• PROBLEM TO SOLVE: Without including any pictures, write out all the records word for word.

• DATASET:
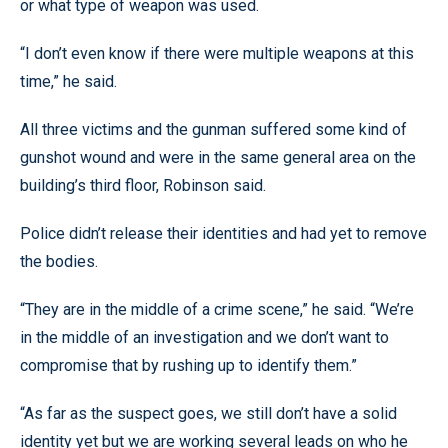
or what type of weapon was used.
“I don’t even know if there were multiple weapons at this
time,” he said.
All three victims and the gunman suffered some kind of
gunshot wound and were in the same general area on the
building’s third floor, Robinson said.
Police didn’t release their identities and had yet to remove
the bodies.
“They are in the middle of a crime scene,” he said. “We’re
in the middle of an investigation and we don’t want to
compromise that by rushing up to identify them.”
“As far as the suspect goes, we still don’t have a solid
identity yet but we are working several leads on who he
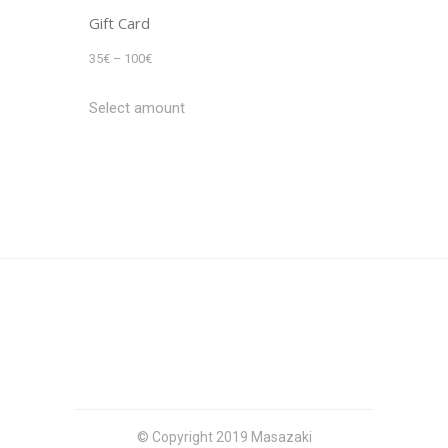
Gift Card
Price
35
€
–
100
€
range:
Select amount
35€
through
100€
© Copyright 2019 Masazaki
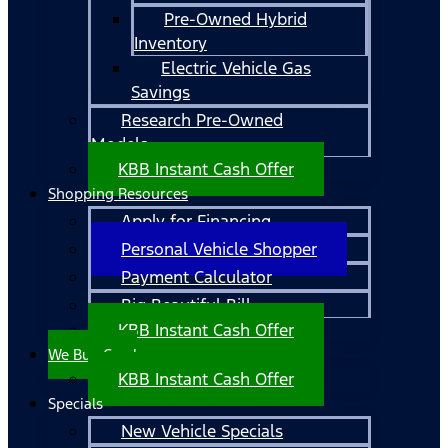
Pre-Owned Hybrid
Inventory
Electric Vehicle Gas
Savings
Research Pre-Owned
Models
KBB Instant Cash Offer
Shopping Resources
Apply for Financing
Personal Vehicle Shopper
Payment Calculator
Big Beautiful Bill
KBB Instant Cash Offer
We Buy Cars!
KBB Instant Cash Offer
Specials
New Vehicle Specials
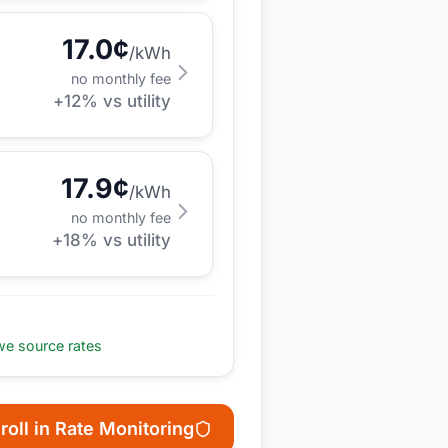
17.0
¢
/kWh
no monthly fee
+
12
% vs utility
17.9
¢
/kWh
no monthly fee
+
18
% vs utility
e source rates
roll in Rate Monitoring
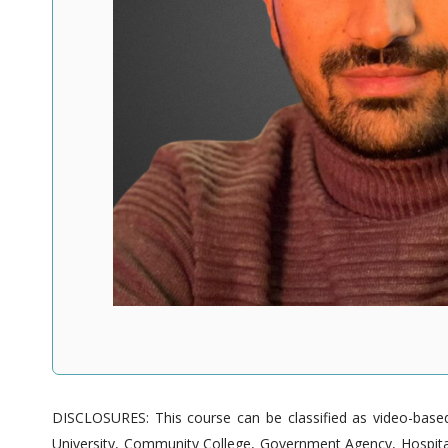
DISCLOSURES: This course can be classified as video-based 
University, Community College, Government Agency, Hospitals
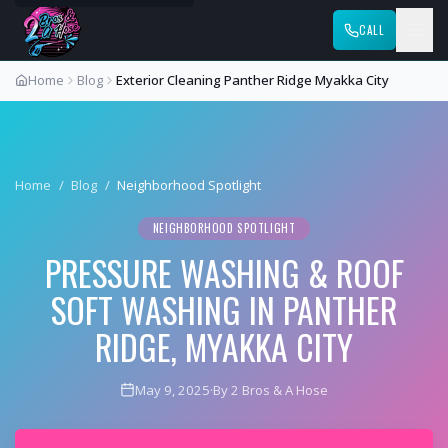
CALL
Home
Blog
Exterior Cleaning Panther Ridge Myakka City
Home
/
Blog
/
Neighborhood Spotlight
NEIGHBORHOOD SPOTLIGHT
PRESSURE WASHING & ROOF
SOFT WASHING IN PANTHER
RIDGE, MYAKKA CITY
May 9, 2025
·
By 2 Bros & A Hose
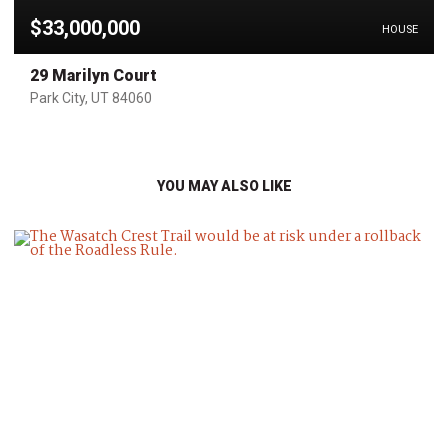
$33,000,000
HOUSE
29 Marilyn Court
Park City, UT 84060
YOU MAY ALSO LIKE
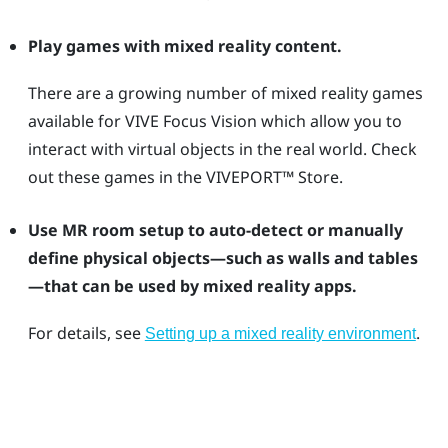
Play games with mixed reality content.
There are a growing number of mixed reality games
available for
VIVE Focus Vision
which allow you to
interact with virtual objects in the real world. Check
out these games in the
VIVEPORT™
Store.
Use MR room setup to auto-detect or manually
define physical objects—such as walls and tables
—that can be used by mixed reality apps.
For details, see
.
Setting up a mixed reality environment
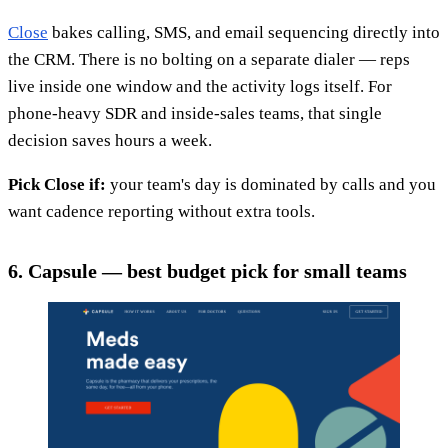
Close
bakes calling, SMS, and email sequencing directly into
the CRM. There is no bolting on a separate dialer — reps
live inside one window and the activity logs itself. For
phone-heavy SDR and inside-sales teams, that single
decision saves hours a week.
Pick Close if:
your team's day is dominated by calls and you
want cadence reporting without extra tools.
6. Capsule — best budget pick for small teams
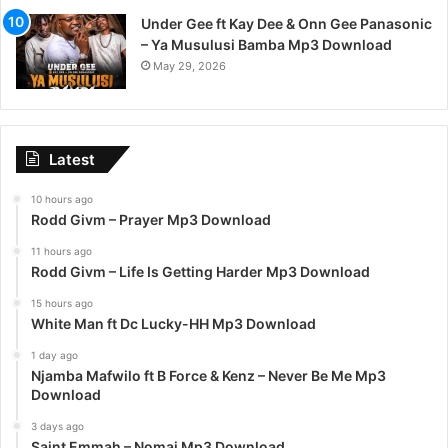
Under Gee ft Kay Dee & Onn Gee Panasonic
– Ya Musulusi Bamba Mp3 Download
May 29, 2026
Latest
10 hours ago
Rodd Givm – Prayer Mp3 Download
11 hours ago
Rodd Givm – Life Is Getting Harder Mp3 Download
15 hours ago
White Man ft Dc Lucky-HH Mp3 Download
1 day ago
Njamba Mafwilo ft B Force & Kenz – Never Be Me Mp3
Download
3 days ago
Saint Emmah – Nomai Mp3 Download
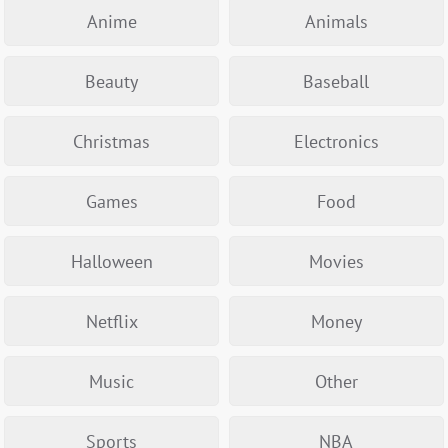
Anime
Animals
Beauty
Baseball
Christmas
Electronics
Games
Food
Halloween
Movies
Netflix
Money
Music
Other
Sports
NBA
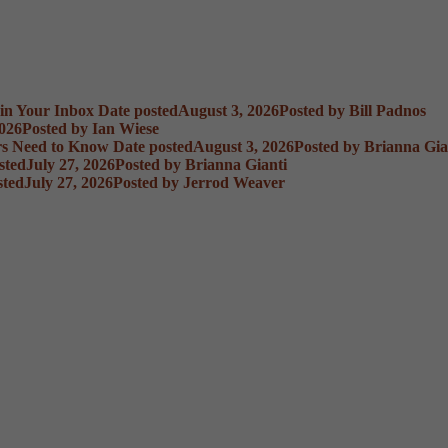
 in Your Inbox
Date posted
August 3, 2026
Posted
by Bill Padnos
2026
Posted
by Ian Wiese
rs Need to Know
Date posted
August 3, 2026
Posted
by Brianna Gia
sted
July 27, 2026
Posted
by Brianna Gianti
sted
July 27, 2026
Posted
by Jerrod Weaver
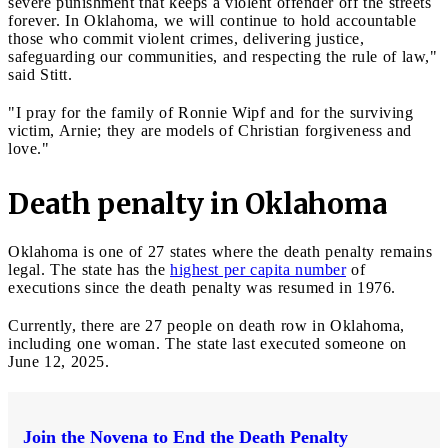
severe punishment that keeps a violent offender off the streets
forever. In Oklahoma, we will continue to hold accountable
those who commit violent crimes, delivering justice,
safeguarding our communities, and respecting the rule of law,"
said Stitt.
"I pray for the family of Ronnie Wipf and for the surviving
victim, Arnie; they are models of Christian forgiveness and
love."
Death penalty in Oklahoma
Oklahoma is one of 27 states where the death penalty remains
legal. The state has the
highest per capita number
of
executions since the death penalty was resumed in 1976.
Currently, there are 27 people on death row in Oklahoma,
including one woman. The state last executed someone on
June 12, 2025.
Join the Novena to End the Death Penalty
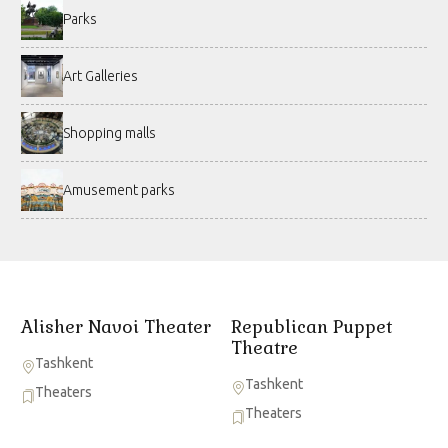
Parks
Art Galleries
Shopping malls
Amusement parks
Alisher Navoi Theater
Republican Puppet
Theatre
Tashkent
Tashkent
Theaters
Theaters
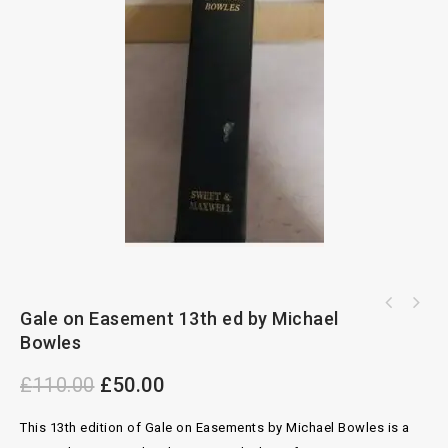
Elements of Conveyancing 7th ed by J.F.R.
Gale on Easement 13th ed by Michael
Butterworths Law of Contract 7th ed by
Burnet
Bowles
Cheshire and Fifoot
£
110.00
£
50.00
This 13th edition of Gale on Easements by Michael Bowles is a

• TASK RESPONSE:
or what type of weapon was used.
“I don’t even know if there were multiple weapons at this
time,” he said.
All three victims and the gunman suffered some kind of
gunshot wound and were in the same general area on the
building’s third floor, Robinson said.
Police didn’t release their identities and had yet to remove
the bodies.
“They are in the middle of a crime scene,” he said. “We’re
in the middle of an investigation and we don’t want to
compromise that by rushing up to identify them.”
“As far as the suspect goes, we still don’t have a solid
identity yet but we are working several leads on who he
Gift Card
Price
35
€
–
100
€
range:
Select amount
35€
through
100€
© Copyright 2019 Masazaki
Pre-Owned Hybrid
Inventory
Electric Vehicle Gas
Savings
Research Pre-Owned
Models
KBB Instant Cash Offer
Shopping Resources
Apply for Financing
Personal Vehicle Shopper
Payment Calculator
Big Beautiful Bill
KBB Instant Cash Offer
We Buy Cars!
KBB Instant Cash Offer
Specials
New Vehicle Specials
17.0
¢
/kWh
no monthly fee
+
12
% vs utility
17.9
¢
/kWh
no monthly fee
+
18
% vs utility
e source rates
roll in Rate Monitoring
DISCLOSURES: This course can be classified as video-based 
University, Community College, Government Agency, Hospitals
CALL
Home
Blog
Exterior Cleaning Panther Ridge Myakka City
Home
/
Blog
/
Neighborhood Spotlight
NEIGHBORHOOD SPOTLIGHT
PRESSURE WASHING & ROOF
SOFT WASHING IN PANTHER
RIDGE, MYAKKA CITY
May 9, 2025
·
By 2 Bros & A Hose
$33,000,000
HOUSE
29 Marilyn Court
Park City, UT 84060
YOU MAY ALSO LIKE
Play games with mixed reality content.
There are a growing number of mixed reality games
available for
VIVE Focus Vision
which allow you to
interact with virtual objects in the real world. Check
out these games in the
VIVEPORT™
Store.
Use MR room setup to auto-detect or manually
define physical objects—such as walls and tables
—that can be used by mixed reality apps.
For details, see
.
Setting up a mixed reality environment
Close
bakes calling, SMS, and email sequencing directly into
the CRM. There is no bolting on a separate dialer — reps
live inside one window and the activity logs itself. For
phone-heavy SDR and inside-sales teams, that single
decision saves hours a week.
Pick Close if:
your team's day is dominated by calls and you
want cadence reporting without extra tools.
6. Capsule — best budget pick for small teams
Under Gee ft Kay Dee & Onn Gee Panasonic
– Ya Musulusi Bamba Mp3 Download
May 29, 2026
Latest
10 hours ago
Rodd Givm – Prayer Mp3 Download
11 hours ago
Rodd Givm – Life Is Getting Harder Mp3 Download
15 hours ago
White Man ft Dc Lucky-HH Mp3 Download
1 day ago
Njamba Mafwilo ft B Force & Kenz – Never Be Me Mp3
Download
3 days ago
Saint Emmah – Nomai Mp3 Download
Anime
Animals
Beauty
Baseball
Christmas
Electronics
Games
Food
Halloween
Movies
Netflix
Money
Music
Other
Sports
NBA
 in Your Inbox
Date posted
August 3, 2026
Posted
by Bill Padnos
2026
Posted
by Ian Wiese
rs Need to Know
Date posted
August 3, 2026
Posted
by Brianna Gia
sted
July 27, 2026
Posted
by Brianna Gianti
sted
July 27, 2026
Posted
by Jerrod Weaver
severe punishment that keeps a violent offender off the streets
forever. In Oklahoma, we will continue to hold accountable
those who commit violent crimes, delivering justice,
safeguarding our communities, and respecting the rule of law,"
said Stitt.
"I pray for the family of Ronnie Wipf and for the surviving
victim, Arnie; they are models of Christian forgiveness and
love."
Death penalty in Oklahoma
Oklahoma is one of 27 states where the death penalty remains
legal. The state has the
highest per capita number
of
executions since the death penalty was resumed in 1976.
Currently, there are 27 people on death row in Oklahoma,
including one woman. The state last executed someone on
June 12, 2025.
Join the Novena to End the Death Penalty
Parks
Art Galleries
Shopping malls
Amusement parks
Alisher Navoi Theater
Republican Puppet
Theatre
Tashkent
Tashkent
Theaters
Theaters
Elements of Conveyancing 7th ed by J.F.R.
Gale on Easement 13th ed by Michael
Butterworths Law of Contract 7th ed by
Burnet
Bowles
Cheshire and Fifoot
£
110.00
£
50.00
This 13th edition of Gale on Easements by Michael Bowles is a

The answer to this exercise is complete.